A team from the Department of Emergency Medicine was recently invited to give an oral presentation, based on the abstract titled, “Killing Two Birds with One Stone: Using the Electronic Medical Record to Scale-up Testing for HIV and Hepatitis C Virus in an Appalachian Setting,” at the sixth International Conference on Viral Hepatitis in Chicago.

Along with Dr. Martin, the team included: co-investigators Carmen Burrell, D.O., and Judith Feinberg, M.D.; Stephen Davis, M.P.A., M.S.W., interim vice-chair for research and scholarship in the Department of Emergency Medicine; Owen Lander, M.D., medical director of the J.W. Ruby Memorial Hospital Emergency Department; Valerie Boley, B.S.N., director of WVU Medicine Emergency Services; and Department of Emergency Medicine staff members Mindy Sharon, Julie Nist, and Justin Burns.

Davis noted the importance of testing to inform those who did not know they were infected or at risk and the difference it can make in their life. 

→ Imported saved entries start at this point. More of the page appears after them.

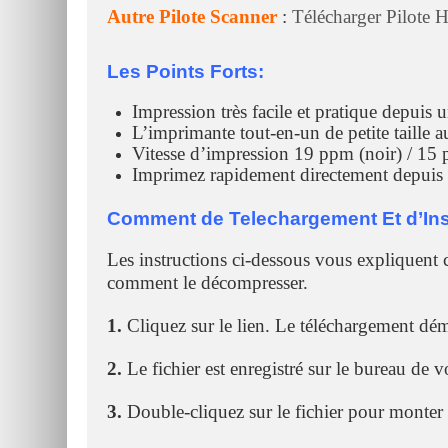
Autre Pilote Scanner
:
Télécharger Pilote 
Les Points Forts:
Impression très facile et pratique depuis 
L’imprimante tout-en-un de petite taille 
Vitesse d’impression 19 ppm (noir) / 15
Imprimez rapidement directement depuis 
Comment de Telechargement Et d’Inst
Les instructions ci-dessous vous expliquent 
comment le décompresser.
1.
Cliquez sur le lien. Le téléchargement d
2.
Le fichier est enregistré sur le bureau de v
3.
Double-cliquez sur le fichier pour monter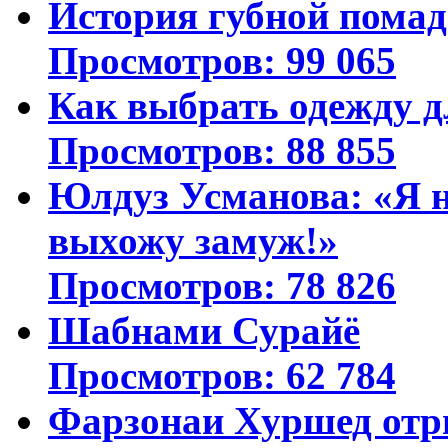
История губной пома
Просмотров: 99 065
Как выбрать одежду д
Просмотров: 88 855
Юлдуз Усманова: «Я н
выхожу замуж!»
Просмотров: 78 826
Шабнами Сурайё
Просмотров: 62 784
Фарзонаи Хуршед отр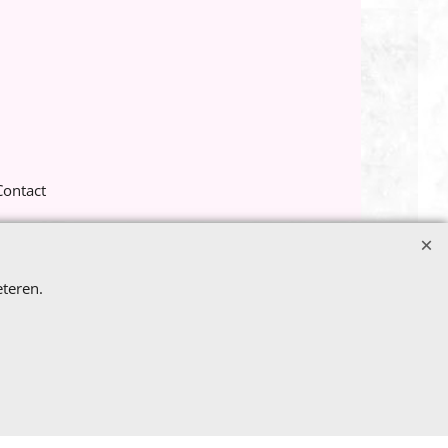
Contact
teren.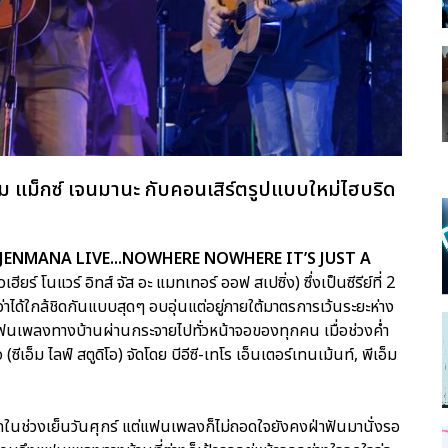
 แม็กซ์ เจนมานะ กับคอนเสิร์ตรูปแบบใหม่ไฮบริด
JENMANA LIVE...NOWHERE NOWHERE IT’S JUST A
ฮียร์ โนแวร์ อิทส์ จัส อะ แมทเทอร์ ออฟ สเปซิ่ง) ซึ่งเป็นซีรีย์ที่ 2
ได้ใกล้ชิดกันแบบสุดๆ อบอุ่นแต่อยู่ภายใต้มาตรการเว้นระยะห่าง
ฟนเพลงทางบ้านผ่านกระจายไปทั่วหน้าจอของทุกคน เมื่อช่วงค่ำ
ีเอ็ม ไลฟ์ สตูดิโอ) จัดโดย บีอีซี-เทโร เอ็นเตอร์เทนเม้นท์, พีเอ็ม
นช่วงเย็นวันศุกร์ แต่แฟนเพลงก็ไม่ถอดใจยังคงฝ่าฟันมานั่งรอ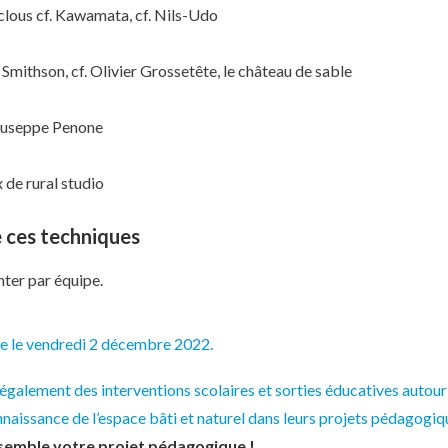
 clous cf. Kawamata, cf. Nils-Udo
Smithson, cf. Olivier Grossetête, le château de sable
iuseppe Penone
de rural studio
 ces techniques
nter par équipe.
ée le vendredi 2 décembre 2022.
galement des interventions scolaires et sorties éducatives autour 
aissance de l’espace bâti et naturel dans leurs projets pédagogiqu
semble votre projet pédagogique !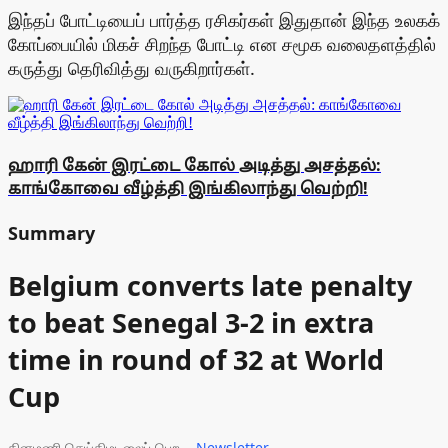
இந்தப் போட்டியைப் பார்த்த ரசிகர்கள் இதுதான் இந்த உலகக்
கோப்பையில் மிகச் சிறந்த போட்டி என சமூக வலைதளத்தில்
கருத்து தெரிவித்து வருகிறார்கள்.
ஹாரி கேன் இரட்டை கோல் அடித்து அசத்தல்:
காங்கோவை வீழ்த்தி இங்கிலாந்து வெற்றி!
Summary
Belgium converts late penalty
to beat Senegal 3-2 in extra
time in round of 32 at World
Cup
தினமணி செய்திமடலைப் பெற...
Newsletter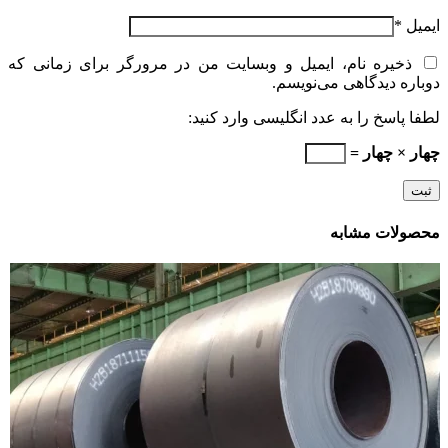
ایمیل
*
ذخیره نام، ایمیل و وبسایت من در مرورگر برای زمانی که
دوباره دیدگاهی می‌نویسم.
لطفا پاسخ را به عدد انگلیسی وارد کنید:
چهار × چهار =
محصولات مشابه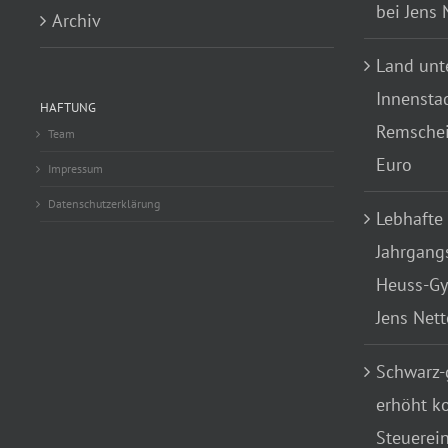
bei Jens
Archiv
Land unte
Innensta
HAFTUNG
Remscheid
Team
Euro
Impressum
Datenschutzerklärung
Lebhafte
Jahrgang
Heuss-Gy
Jens Net
Schwarz-
erhöht k
Steuerei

“Currently, West Virginia ranks second in the nation in the rate of acute HCV infections,” he said. “A substantial proportion of these infections are acquired through injection drug use and needle sharing, which increases concern over possible co-infection with HIV. In addition to helping prevent disease transmission through early identification, our program also links patients to care, which is now more important than ever given that HCV is largely curable, and HIV can be managed as a chronic condition.”

WVU Medicine will share the model it developed for this type of screening process with other clinical sites and settings around the state and region, Davis said.

“Ultimately, we believe that scaled-up, electronic medical record-based screening and linkage to care will reduce morbidity and mortality associated with HCV and HIV in both West Virginia and other rural states grappling with the current opioid epidemic,” he said.

FOCUS is an initiative of Gilead Sciences, Inc., which was created in 2010 to address the issue of HIV/AIDS transmissions and to inform those who did not know they were infected or at risk. In 2013, FOCUS also added hepatitis C testing per recommendation from the CDC and by the United States Preventive Services Task Force. The main goal was to make HIV and HCV screening a standard of care and to change public perceptions as well as overcome stigma that may have discouraged this type of testing. 

Gilead Sciences, Inc. is a research-based biopharmaceutical company that discovers, develops, and commercializes innovative medicines in areas of unmet need. As a leader in developing therapies for HIV and chronic hepatitis C virus infection, Gilead is committed to helping ensure access to life-saving screening and care services for people who could benefit from them.